The attack appeared to underscore the re-emergence on the New IRA after nearly four years of surface-level inactivity.
In 2019, the organisation shot dead the journalist Lyra McKee as she watched rioting unfold in Derry.
Within a year, the organisation’s suspected leadership was rounded-up by the PSNI thanks to a surveillance operation which used an alleged agent embedded by the British security service MI5.
Ten individuals are currently awaiting trial on almost 50 terrorism charges as a result of Operation Arbacia.
The New IRA was seen as being in complete disarray and the main narrative pushed in policing and security circles was that threat the group posed had been severally blunted.
As a result last year, for the first time in more than a decade, the British government announced the threat level in Northern Ireland was being lowered from severe to substantial.
It might not have sounded much – the risk of attack going down from highly likely to likely – but it was a hugely symbolic moment.
Attacks, or attempted attacks, dropped markedly: the years 2020-22 saw a near absence of activity.
But the New IRA was reorganising and in November last year it mounted a roadside bomb attack, using military grade explosives, on a police patrol car in Strabane, Co Tyrone.
The armour-plated vehicle did its job and the two officers inside escaped injury.
The attack has now, it appears, been followed-up with the attempted murder, less than 20 miles away, of DCI Caldwell.
So what can be drawn from these events?
Firstly, the New IRA had been disrupted but not crushed.
It does, however, remain a small organisation with insignificant support, all be it one which is once again demonstrating an intermittent ability to carry out acts of violence.
It has nothing remotely near the capacity of its predecessor, the Provisional IRA.
MI5 recordings from the Operation Arbacia case reveal the New IRA as having been desperate to acquire weaponry. Estimates of members have not been provided for years.
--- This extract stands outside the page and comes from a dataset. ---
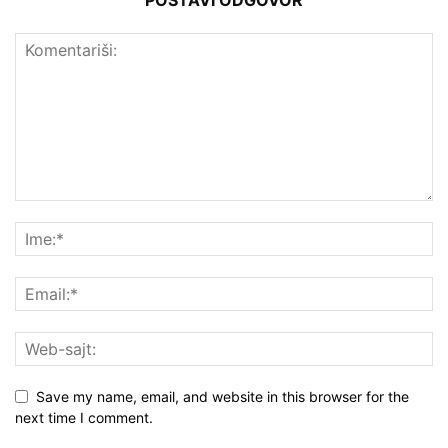
POSTAVI ODGOVOR
Save my name, email, and website in this browser for the
next time I comment.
But the organisation does not seem to have drastically altered from what was briefed out in security circles at that point – that perhaps roughly up to 100 people prepared to directly engage in acts of terrorism.
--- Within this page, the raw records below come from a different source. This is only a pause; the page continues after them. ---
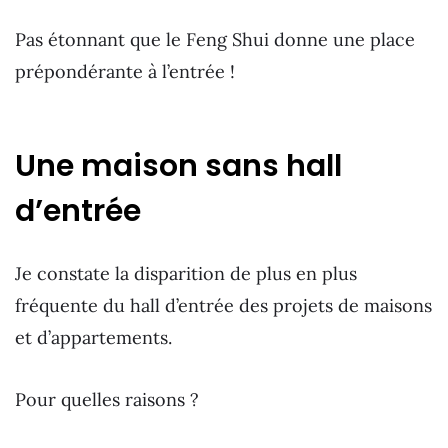
Pas étonnant que le Feng Shui donne une place
prépondérante à l’entrée !
Une maison sans hall
d’entrée
Je constate la disparition de plus en plus
fréquente du hall d’entrée des projets de maisons
et d’appartements.
Pour quelles raisons ?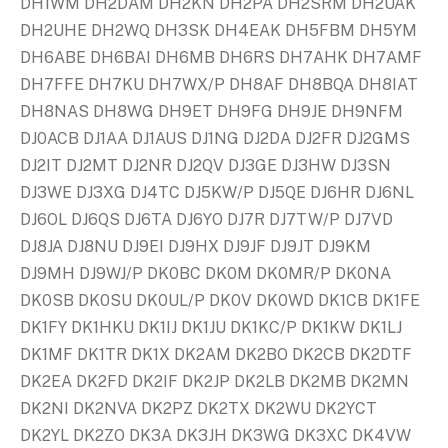
DH1WM DH2DAM DH2KN DH2PA DH2SRM DH2UAK
DH2UHE DH2WQ DH3SK DH4EAK DH5FBM DH5YM
DH6ABE DH6BAI DH6MB DH6RS DH7AHK DH7AMF
DH7FFE DH7KU DH7WX/P DH8AF DH8BQA DH8IAT
DH8NAS DH8WG DH9ET DH9FG DH9JE DH9NFM
DJ0ACB DJ1AA DJ1AUS DJ1NG DJ2DA DJ2FR DJ2GMS
DJ2IT DJ2MT DJ2NR DJ2QV DJ3GE DJ3HW DJ3SN
DJ3WE DJ3XG DJ4TC DJ5KW/P DJ5QE DJ6HR DJ6NL
DJ6OL DJ6QS DJ6TA DJ6YO DJ7R DJ7TW/P DJ7VD
DJ8JA DJ8NU DJ9EI DJ9HX DJ9JF DJ9JT DJ9KM
DJ9MH DJ9WJ/P DK0BC DK0M DK0MR/P DK0NA
DK0SB DK0SU DK0UL/P DK0V DK0WD DK1CB DK1FE
DK1FY DK1HKU DK1IJ DK1JU DK1KC/P DK1KW DK1LJ
DK1MF DK1TR DK1X DK2AM DK2BO DK2CB DK2DTF
DK2EA DK2FD DK2IF DK2JP DK2LB DK2MB DK2MN
DK2NI DK2NVA DK2PZ DK2TX DK2WU DK2YCT
DK2YL DK2ZO DK3A DK3JH DK3WG DK3XC DK4VW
The New IRA is scattered operationally around Strabane, Derry, Tyrone and west Belfast.
It is the biggest and most active of the dissident groups which exist as opponents to the Northern Ireland peace settlement.
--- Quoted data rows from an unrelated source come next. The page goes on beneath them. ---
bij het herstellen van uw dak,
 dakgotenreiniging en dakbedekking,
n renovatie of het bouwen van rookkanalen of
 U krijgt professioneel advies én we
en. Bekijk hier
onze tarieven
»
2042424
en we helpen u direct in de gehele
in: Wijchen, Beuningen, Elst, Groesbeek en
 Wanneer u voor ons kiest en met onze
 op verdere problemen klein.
The Continuity IRA has largely been quiet since the discovery of a bomb attached to a lorry trailer intended to cause a so-called “Brexit attack” on a cross-channel ferry, or at Belfast docks, in early 2020.
The other currently active organisation is Arm na Poblachta, which late last year forced a delivery driver at gunpoint to transport a small bomb to Waterside police station in Derry.
Is there any added significance to attack at this time?
There is some sense that dissident groups could be trying to gain a momentum with Stormont down and politics being portrayed in Northern Ireland as failing.
There is also the approaching 25th anniversary of the Belfast Agreement which dissidents see completely different from the majority on the island – as a capitulation by Sinn Féin and the republican “mainstream” to continued partition.
All this will be occupying the minds of the PSNI and MI5 – which assumed the lead role in intelligence gathering several years ago.
For PSNI officers, the shooting of one its most high-profile detectives will serve as a drastic wake-up call in terms of personal security.
The overwhelming majority of the organisation, some 6,700 officers, never served in the Royal Ulster Constabulary (RUC) during the Troubles and are now being urged by the Police Federation to be more vigilant than at any point in the recent past.
The security developments arrive at a difficult time for the PSNI.
It lost 300 officers over the past 12 months due to budget problems and is looking at having to make further significant cutbacks in the years ahead.
Already at the lowest officer level since its formation two decades ago, it could shrink to 6,000 officers by 2025.
This will play out politically in the coming days and weeks, with the PSNI asking can it contend with a reinvigorated dissident threat with diminished resources?